FIREFOX: various hours, did not finish, however I tried it again after KDE and it compiles without error. Great, it works!
KDE (5.20.12.2): 2 days! Compiles without problems.

As indicated by SirDice, I had to delete cfg file with display settings to make work the XORG, BTW my desktop had KDE widgets, that seem not to work anymore, so I had to delete all of my local config files. It looks like only ~/.config directory was the problem. When I reinsert "Memory Usage", for example, it hangs, letting you a black screen with mouse cursor only and does not start until you delete or recover previous copy of ~/.config directory. Especially, "Network Usage" widget is missing much.

When run for the first time, "KDE crash handler crashed" welcome message makes you fear, but after restart it does not appear anymore. The good thing is that now, KDE is lightweight, stable and faster, with less error messages when logging out back to the console, but sometimes it hang similarly like Gnome. Sleep mode seems to fail, too.

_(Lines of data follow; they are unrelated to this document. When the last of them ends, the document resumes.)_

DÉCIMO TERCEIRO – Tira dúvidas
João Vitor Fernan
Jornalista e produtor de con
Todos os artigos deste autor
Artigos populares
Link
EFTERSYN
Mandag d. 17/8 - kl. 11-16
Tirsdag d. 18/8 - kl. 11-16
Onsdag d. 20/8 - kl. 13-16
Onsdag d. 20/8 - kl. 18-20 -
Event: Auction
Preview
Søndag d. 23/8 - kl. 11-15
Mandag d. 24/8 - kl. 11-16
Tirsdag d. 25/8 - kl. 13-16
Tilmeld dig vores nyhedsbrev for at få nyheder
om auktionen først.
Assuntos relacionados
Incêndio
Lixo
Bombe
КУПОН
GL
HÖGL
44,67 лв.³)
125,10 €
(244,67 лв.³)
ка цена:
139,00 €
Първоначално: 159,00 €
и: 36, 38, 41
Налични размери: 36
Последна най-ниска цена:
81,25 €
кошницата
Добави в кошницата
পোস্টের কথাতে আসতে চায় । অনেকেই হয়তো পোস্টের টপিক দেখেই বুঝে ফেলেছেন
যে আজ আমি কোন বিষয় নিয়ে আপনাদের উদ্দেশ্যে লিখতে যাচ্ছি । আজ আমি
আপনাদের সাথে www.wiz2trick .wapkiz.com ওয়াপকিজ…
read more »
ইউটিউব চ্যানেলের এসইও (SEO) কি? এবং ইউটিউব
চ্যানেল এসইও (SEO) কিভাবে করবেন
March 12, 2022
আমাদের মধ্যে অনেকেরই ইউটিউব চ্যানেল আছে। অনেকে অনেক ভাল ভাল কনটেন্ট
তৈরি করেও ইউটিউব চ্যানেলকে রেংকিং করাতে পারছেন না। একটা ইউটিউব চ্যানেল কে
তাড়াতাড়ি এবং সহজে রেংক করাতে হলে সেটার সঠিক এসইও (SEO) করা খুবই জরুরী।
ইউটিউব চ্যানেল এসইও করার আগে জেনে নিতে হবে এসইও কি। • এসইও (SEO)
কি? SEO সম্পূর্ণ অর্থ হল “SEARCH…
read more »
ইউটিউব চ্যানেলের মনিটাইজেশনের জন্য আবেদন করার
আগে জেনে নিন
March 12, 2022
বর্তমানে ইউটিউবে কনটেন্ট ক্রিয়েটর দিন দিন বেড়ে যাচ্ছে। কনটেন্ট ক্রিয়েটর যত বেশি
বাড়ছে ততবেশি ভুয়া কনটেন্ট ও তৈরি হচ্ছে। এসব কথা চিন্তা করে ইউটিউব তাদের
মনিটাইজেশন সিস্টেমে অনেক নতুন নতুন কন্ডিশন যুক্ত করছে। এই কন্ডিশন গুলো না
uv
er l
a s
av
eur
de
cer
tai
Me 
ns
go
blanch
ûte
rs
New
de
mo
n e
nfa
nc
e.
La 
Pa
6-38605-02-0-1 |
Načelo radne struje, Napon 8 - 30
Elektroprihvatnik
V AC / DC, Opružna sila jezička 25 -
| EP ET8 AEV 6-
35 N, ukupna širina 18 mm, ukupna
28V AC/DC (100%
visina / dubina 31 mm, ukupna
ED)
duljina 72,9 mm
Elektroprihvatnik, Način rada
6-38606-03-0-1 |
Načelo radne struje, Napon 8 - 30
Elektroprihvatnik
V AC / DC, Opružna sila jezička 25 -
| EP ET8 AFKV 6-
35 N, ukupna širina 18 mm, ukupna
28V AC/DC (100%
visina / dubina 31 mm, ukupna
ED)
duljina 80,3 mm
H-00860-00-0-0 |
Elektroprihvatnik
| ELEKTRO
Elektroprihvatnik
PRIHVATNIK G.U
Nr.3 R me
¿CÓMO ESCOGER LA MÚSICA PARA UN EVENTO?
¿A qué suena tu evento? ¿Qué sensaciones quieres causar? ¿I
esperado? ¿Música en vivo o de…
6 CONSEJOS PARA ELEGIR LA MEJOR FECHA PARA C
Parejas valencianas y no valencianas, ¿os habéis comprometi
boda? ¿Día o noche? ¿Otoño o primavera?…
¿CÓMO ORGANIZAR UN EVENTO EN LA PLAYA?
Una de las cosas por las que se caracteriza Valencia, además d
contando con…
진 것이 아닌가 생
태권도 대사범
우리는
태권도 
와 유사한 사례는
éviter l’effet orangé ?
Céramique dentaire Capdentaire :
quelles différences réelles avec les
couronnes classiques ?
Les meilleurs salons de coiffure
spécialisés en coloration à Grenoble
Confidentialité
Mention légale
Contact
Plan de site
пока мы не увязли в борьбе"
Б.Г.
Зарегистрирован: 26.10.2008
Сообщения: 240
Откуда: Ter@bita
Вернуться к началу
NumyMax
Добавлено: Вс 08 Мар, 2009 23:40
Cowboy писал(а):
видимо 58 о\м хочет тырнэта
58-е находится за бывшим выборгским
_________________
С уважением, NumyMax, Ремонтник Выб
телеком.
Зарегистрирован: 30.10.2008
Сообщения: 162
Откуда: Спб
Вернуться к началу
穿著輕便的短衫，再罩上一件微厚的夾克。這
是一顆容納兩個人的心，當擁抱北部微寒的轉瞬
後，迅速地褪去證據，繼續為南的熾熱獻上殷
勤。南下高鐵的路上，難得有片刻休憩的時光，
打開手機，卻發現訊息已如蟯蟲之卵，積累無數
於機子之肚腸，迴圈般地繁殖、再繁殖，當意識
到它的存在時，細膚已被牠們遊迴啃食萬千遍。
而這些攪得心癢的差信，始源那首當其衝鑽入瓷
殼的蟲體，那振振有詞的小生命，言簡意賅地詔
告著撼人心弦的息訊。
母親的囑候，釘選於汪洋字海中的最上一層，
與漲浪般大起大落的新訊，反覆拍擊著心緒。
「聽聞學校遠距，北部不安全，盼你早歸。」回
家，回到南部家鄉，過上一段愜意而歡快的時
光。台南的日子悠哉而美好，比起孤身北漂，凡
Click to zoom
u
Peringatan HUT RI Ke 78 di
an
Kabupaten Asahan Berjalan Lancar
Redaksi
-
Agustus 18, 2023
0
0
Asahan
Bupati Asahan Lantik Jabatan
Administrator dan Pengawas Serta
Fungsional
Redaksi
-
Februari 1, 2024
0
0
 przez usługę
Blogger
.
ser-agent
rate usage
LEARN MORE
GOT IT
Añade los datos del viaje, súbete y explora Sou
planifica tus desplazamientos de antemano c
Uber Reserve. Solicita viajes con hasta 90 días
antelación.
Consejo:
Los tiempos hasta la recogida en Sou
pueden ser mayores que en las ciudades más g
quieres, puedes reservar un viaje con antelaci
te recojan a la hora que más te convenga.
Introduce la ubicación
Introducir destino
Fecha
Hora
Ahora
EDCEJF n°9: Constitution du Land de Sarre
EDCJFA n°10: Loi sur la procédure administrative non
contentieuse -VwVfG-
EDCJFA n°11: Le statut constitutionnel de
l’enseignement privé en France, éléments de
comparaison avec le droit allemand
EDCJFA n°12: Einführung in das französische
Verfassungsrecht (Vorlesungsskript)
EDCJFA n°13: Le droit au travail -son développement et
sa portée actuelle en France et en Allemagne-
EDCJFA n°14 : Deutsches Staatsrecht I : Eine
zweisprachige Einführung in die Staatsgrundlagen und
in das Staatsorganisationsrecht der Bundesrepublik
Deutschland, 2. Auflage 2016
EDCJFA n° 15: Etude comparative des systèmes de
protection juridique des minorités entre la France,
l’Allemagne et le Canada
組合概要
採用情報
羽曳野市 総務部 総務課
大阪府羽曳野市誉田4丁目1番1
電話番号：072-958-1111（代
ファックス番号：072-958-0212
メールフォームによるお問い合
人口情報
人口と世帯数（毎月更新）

It now seems to use only one core when compiling ports, but in 12.0 I think it was using both. FreeBSD is detecting correctly the two cores I have. Should I use make -j 2? I read somewhere that I should not.


----------



## Mjölnir (Mar 7, 2021)

If the parallel build fails but a non-parallel succeeds, it's clear that there's either an error in the Makefile rules, or in rare cases the hardware is too weak (too less RAM + swap).

Thus yes, use parallel build with make(1) option `-j $(( N * `sysctl -n hw.ncpu` + 1 ))`, one more than you have CPU cores (incl. virtual; i.e. N=1 for SMT=2, w/o SMT you can give a factor N=2 to the #core).  This will keep your cores busy.  Other formulas are reasonable as well, it depends & varies for the hardware & workload.  In general, there will always be at least one driving thread, therefore the "+ 1".


----------



## jsika (Mar 7, 2021)

Mjölnir said:


> If the parallel build fails but a non-parallel succeeds, it's clear that there's either an error in the Makefile rules, or in rare cases the hardware is too weak (too less RAM + swap).
> 
> Thus yes, use parallel build with make(1) option `-j $(( N * `sysctl -n hw.ncpu` + 1 ))`, one more than you have CPU cores (incl. virtual; i.e. N=1 for SMT=2, w/o SMT you can give a factor N=2 to the #core).  This will keep your cores busy.  Other formulas are reasonable as well, it depends & varies for the hardware & workload.  In general, there will always be at least one driving thread, therefore the "+ 1".


Yes, now I understand. Higher number of cores requires more work for the controlling thread, but it has no sense in case of my double core. So the formula prints correctly -j 3.

With my 2 GiB only and 7.2 GiB swap, it spends no more than a half, when doing nothing else.


----------



## Mjölnir (Mar 7, 2021)

The point is to find a balance between keeping the cores busy and avoiding cache misses that go up with too many threads running in parallel.  Personally, I don't care much if a _buildword_ + a bunch of ports(7) takes 50h or 70h, since I let it run `\nohup nice make ... &` in the background, and I have `sysrc powerd_flags+=" -N"`, thus the build's load doesn't affect my desktop activity too much, and the fan stays quite.  You can additionally allow your user to set idle priority (`sysctl -d security.bsd.unprivileged_idprio`) and let the build run via idprio(1).  Then the system will keep beeing 100% responsive.


----------